具体策として、海外では医療系のクラウドファンディングが活用されはじめている。「GoFundMe.com」はその代表的なサイトで、難易度の高い手術や高額医療機器による治療が必要な患者が、年間で25万回以上の募金キャンペーンを行い、トータルでは6億5000万ドル/年もの資金を獲得している。患者側は、同プラットフォームでのキャンペーンを無料で立ち上げることができ、寄付された資金の2.9%が管理手数料として差し引かれる仕組みだ。
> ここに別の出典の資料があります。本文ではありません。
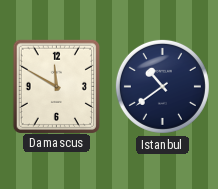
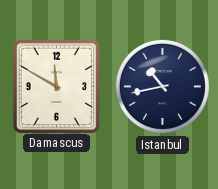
Istanbul: 10:39 -> 10:43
ただし、現状の医療クラウドファンディングは善意によって支えられ、資金の提供者に明確なメリットを与えられないことが、問題点として掲げられている。
キャンペーンで高額の資金を集めるために、できるだけ同情を引くようなメッセージで訴えることが重要視されるというのは、患者と出資者とが対等な関係ではない。

この問題を解決するには、製薬会社や医療機器メーカー、医療系のAI開発企業などに、患者の診療データを提供することと引き替えに、医療費の援助をしてもらうようなマッチングを仲介することも、1つの案になる。

製薬会社では、ガンの新薬開発に平均10年以上の歳月をかけているが、この期間を短縮するには、臨床試験(治験)に参加してくれる患者数を増やしていく必要がある。世界の製薬業界では、患者募集のために年間13億ドルもの予算を投じているが、治験に参加しているガン患者は全体の3~5%に過ぎない。